== Work to complete ==
From the records below, transcribe only the lines running from the one with "SSD Documentation and Support Materials" through the one with "Sustainable) Square Dance (SSD)". Keep both of those end lines.

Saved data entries

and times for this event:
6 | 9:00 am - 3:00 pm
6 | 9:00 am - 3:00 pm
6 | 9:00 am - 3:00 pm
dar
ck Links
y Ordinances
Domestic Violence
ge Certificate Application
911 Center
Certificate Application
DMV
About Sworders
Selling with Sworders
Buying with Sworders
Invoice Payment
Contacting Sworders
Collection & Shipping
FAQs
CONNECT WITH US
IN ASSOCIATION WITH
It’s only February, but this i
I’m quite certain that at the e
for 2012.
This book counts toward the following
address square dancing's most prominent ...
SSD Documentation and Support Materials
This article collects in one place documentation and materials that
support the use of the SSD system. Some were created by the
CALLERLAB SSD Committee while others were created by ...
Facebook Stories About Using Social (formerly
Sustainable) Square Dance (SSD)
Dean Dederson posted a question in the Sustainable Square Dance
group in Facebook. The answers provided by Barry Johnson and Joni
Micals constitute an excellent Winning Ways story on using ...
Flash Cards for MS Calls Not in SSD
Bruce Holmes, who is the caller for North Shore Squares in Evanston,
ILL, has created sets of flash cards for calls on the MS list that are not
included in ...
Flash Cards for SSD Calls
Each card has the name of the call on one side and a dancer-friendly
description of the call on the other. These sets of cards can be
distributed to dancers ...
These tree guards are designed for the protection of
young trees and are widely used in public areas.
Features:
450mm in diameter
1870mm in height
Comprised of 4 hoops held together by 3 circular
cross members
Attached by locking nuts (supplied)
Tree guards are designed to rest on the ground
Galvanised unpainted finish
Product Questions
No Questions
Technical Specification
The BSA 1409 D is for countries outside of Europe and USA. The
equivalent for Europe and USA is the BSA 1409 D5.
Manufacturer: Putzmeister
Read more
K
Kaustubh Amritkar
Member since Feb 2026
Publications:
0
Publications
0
==
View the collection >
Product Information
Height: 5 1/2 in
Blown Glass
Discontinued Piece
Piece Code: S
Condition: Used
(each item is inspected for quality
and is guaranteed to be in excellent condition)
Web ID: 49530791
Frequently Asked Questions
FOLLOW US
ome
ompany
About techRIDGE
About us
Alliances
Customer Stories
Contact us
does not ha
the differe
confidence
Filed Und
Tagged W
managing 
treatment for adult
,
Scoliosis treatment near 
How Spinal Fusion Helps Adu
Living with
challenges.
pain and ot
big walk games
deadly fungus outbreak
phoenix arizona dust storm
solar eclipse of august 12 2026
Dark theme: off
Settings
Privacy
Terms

== Your response ==
SSD Documentation and Support Materials
This article collects in one place documentation and materials that
support the use of the SSD system. Some were created by the
CALLERLAB SSD Committee while others were created by ...
Facebook Stories About Using Social (formerly
Sustainable) Square Dance (SSD)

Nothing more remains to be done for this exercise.